If you have to go to the police station to get them, where do you go to renew them? I need to do mine soon!

Thanks!


----------



## mrypg9

john j said:


> If you have to go to the police station to get them, where do you go to renew them? I need to do mine soon!
> 
> Thanks!


I went to Estepona, it's our 'local'.


----------



## mrypg9

mrypg9 said:


> I went to Estepona, it's our 'local'.


Sorry, John, didn't read your post properly. I presume you go to the police station for renewal. Buyt once you have one, isn't it 'for life'?


----------



## Guest

NIE is for life. I have mine since 10 years and no renewal needed. Even if you leave the country and come back a few years later, it is still the same.
some banks do ask for a NIE number if you want to have a resident bank account. If it is non resident, then it may be different. But this seams not to be applied in very consistent way. I was resident of Spain for several years and found out that my account was non resident, even that they had my NIE.....


----------



## mrypg9

Eva33 said:


> NIE is for life. I have mine since 10 years and no renewal needed. Even if you leave the country and come back a few years later, it is still the same.
> some banks do ask for a NIE number if you want to have a resident bank account. If it is non resident, then it may be different. But this seams not to be applied in very consistent way. I was resident of Spain for several years and found out that my account was non resident, even that they had my NIE.....

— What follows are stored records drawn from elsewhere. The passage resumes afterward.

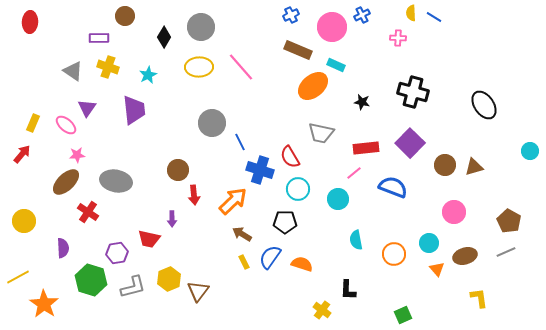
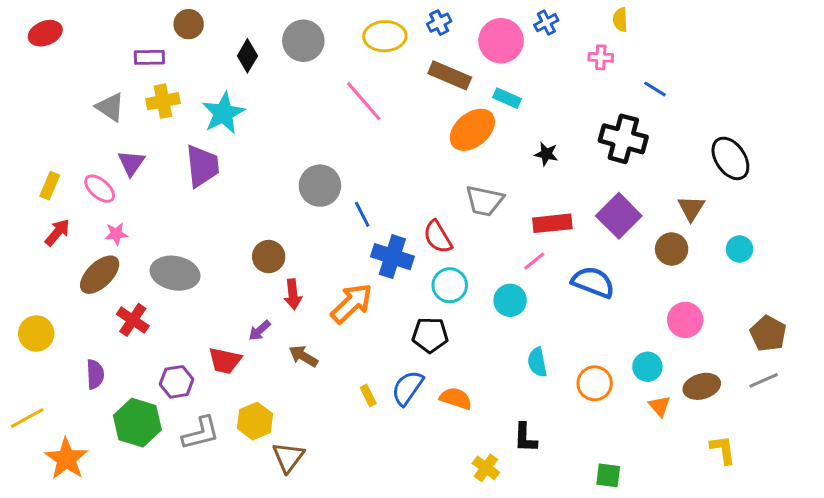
blue line: (434, 17) -> (655, 89), moved
red ellipse: (30, 22) -> (45, 33), turned 65
yellow cross: (108, 67) -> (163, 101), turned -30
yellow ellipse: (199, 67) -> (385, 36), moved
cyan star: (148, 75) -> (223, 113), size x1.6
cyan circle: (530, 151) -> (739, 249), moved
red arrow: (22, 154) -> (57, 232), moved
brown triangle: (474, 167) -> (691, 208), moved, turned -42
purple arrow: (172, 219) -> (260, 330), turned 49
brown arrow: (242, 234) -> (303, 356), moved
brown triangle: (198, 291) -> (288, 457), moved
green square: (403, 315) -> (608, 475), turned 30

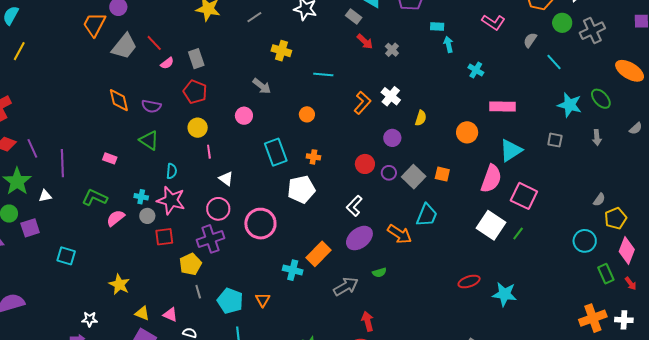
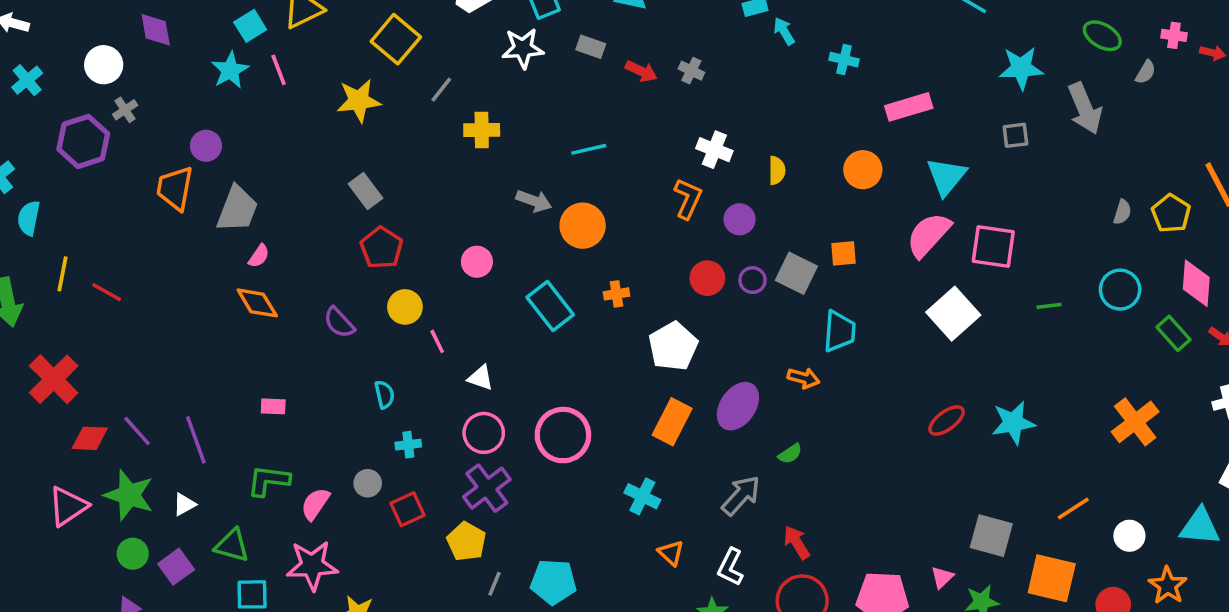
gray rectangle: (354, 16) -> (591, 47), moved
red line: (154, 43) -> (107, 292), moved
yellow cross: (281, 51) -> (482, 130), moved
pink semicircle: (167, 63) -> (259, 256), moved
gray arrow: (262, 86) -> (534, 201), moved
red pentagon: (195, 92) -> (381, 248), turned 30
green ellipse: (601, 99) -> (1102, 36), moved
orange L-shape: (362, 103) -> (688, 199), moved
purple semicircle: (151, 106) -> (339, 323), moved, turned 54
orange circle: (307, 114) -> (583, 226), size x1.6
gray arrow: (597, 138) -> (1085, 108), size x1.8
green triangle: (149, 140) -> (232, 545), moved
pink semicircle: (491, 179) -> (929, 235), turned -140
white pentagon: (301, 189) -> (673, 346), moved
cyan cross: (141, 197) -> (408, 445), moved
pink star: (171, 200) -> (312, 565), moved
white L-shape: (354, 206) -> (731, 567), moved
yellow pentagon: (616, 218) -> (1171, 213), moved
white square: (491, 225) -> (953, 314), turned 32
green line: (518, 233) -> (1049, 306), moved, turned 64
orange arrow: (400, 234) -> (804, 378), size x0.7
orange rectangle: (318, 254) -> (672, 422), moved
cyan cross: (293, 270) -> (642, 496), turned 30
gray line: (198, 292) -> (494, 584), turned 56
orange triangle: (263, 300) -> (671, 553), moved
orange cross: (593, 318) -> (1135, 422), moved

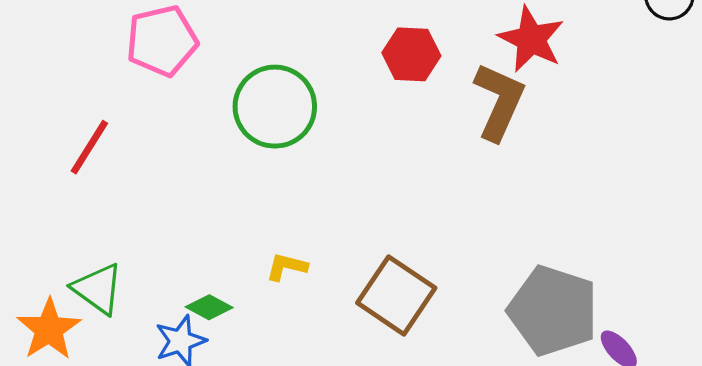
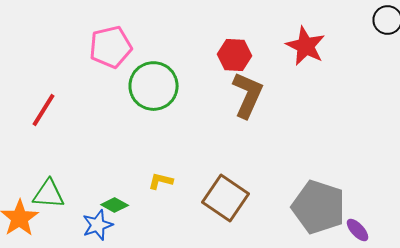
pink pentagon: (162, 41) -> (111, 47), moved
brown L-shape: (499, 102) -> (248, 95), moved
green triangle: (98, 289) -> (49, 194), turned -32

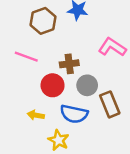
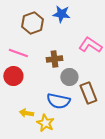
red circle: (53, 85) -> (13, 76), moved
yellow arrow: (36, 115) -> (26, 113), moved

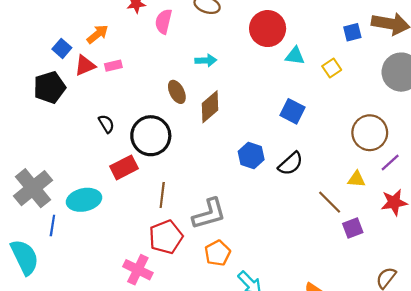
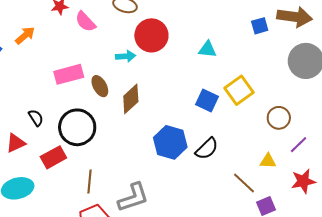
pink semicircle: (164, 21) -> (85, 22), turned -55
red circle: (268, 29) -> (151, 35), moved
red triangle: (85, 65) -> (16, 143), moved
pink rectangle: (113, 66) -> (69, 74), moved, size x1.8
yellow square: (332, 68) -> (239, 90), moved, size x1.6
brown circle: (370, 133) -> (279, 118), size x0.7
blue hexagon: (251, 156) -> (170, 142), size x1.4

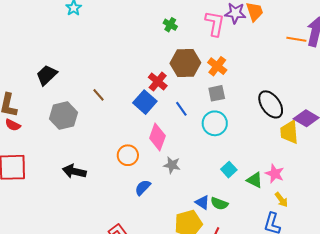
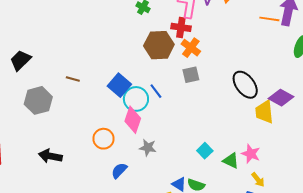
red cross: (158, 82) -> (181, 27), moved, turned -30
brown line: (98, 95) -> (73, 79), turned -32
cyan circle: (215, 123) -> (136, 99), moved

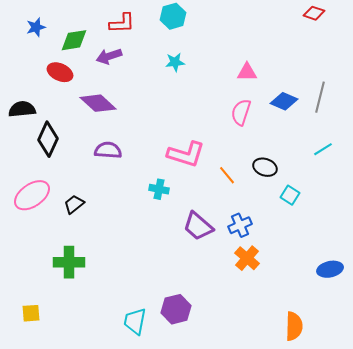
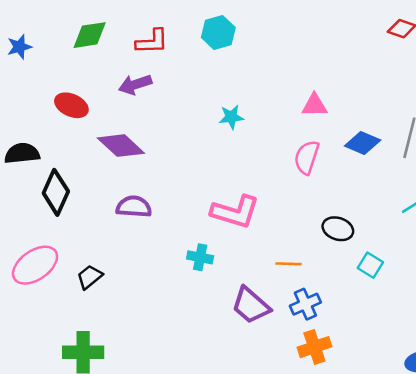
blue star: (36, 27) -> (19, 47), moved
green diamond: (74, 40) -> (90, 35), moved
cyan star: (175, 62) -> (231, 117), moved
orange line: (227, 175) -> (288, 264), moved, turned -48
orange cross: (247, 258) -> (314, 347), turned 30

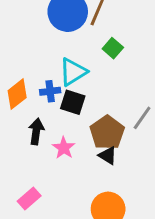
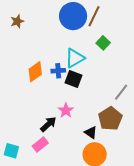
black arrow: (36, 131) -> (48, 124), moved, turned 36
brown pentagon: (107, 132) -> (110, 119), moved
black triangle: (108, 156) -> (91, 132), moved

Yes, I have quickly learnt that there is no 'one size fits all' rule here!!!!


----------



## flyboy

I spoke to a friend regarding this matter, he has lived here for sometime and he tells me that no one is bothering about registering, not even the officials. I move out at the end of the month so I think I will suck it and see.


----------



## mrypg9

flyboy said:


> I spoke to a friend regarding this matter, he has lived here for sometime and he tells me that no one is bothering about registering, not even the officials. I move out at the end of the month so I think I will suck it and see.



If you're moving on, there's no point in registering. But if you are here permanently, then I think life would be fairly difficult without a NIE -you need a NIE for registering a car in your name and if you have income from investments in Spanish financial institutions,indeed any income, for tax purposes.
We went the whole hog -NIE, Residencia, Certificado de Empadronamiento - as this is now our home. As someone pointed out earlier, local government receives income from central government based on the number of registered inhabitants so if you want better roads, street lighting etc it makes sense to register and add to the local income.
If you are a temporary resident, you won't be concerned about these things.
Incidentally.....we have only lived three months on the so-called 'Golden Mile' but we have already sensed that there are a lot of people here who are, to put it tactfully, not what they seem.
Some might use the word 'dodgy'....


----------



## Burriana Babs

Yes it is very important that you register for the padron and your NIE. You will find you will need both often. It is not that difficult and well worth the effort.


----------



## chris(madrid)

Eva33 said:


> NIE is for life. I have mine since 10 years and no renewal needed.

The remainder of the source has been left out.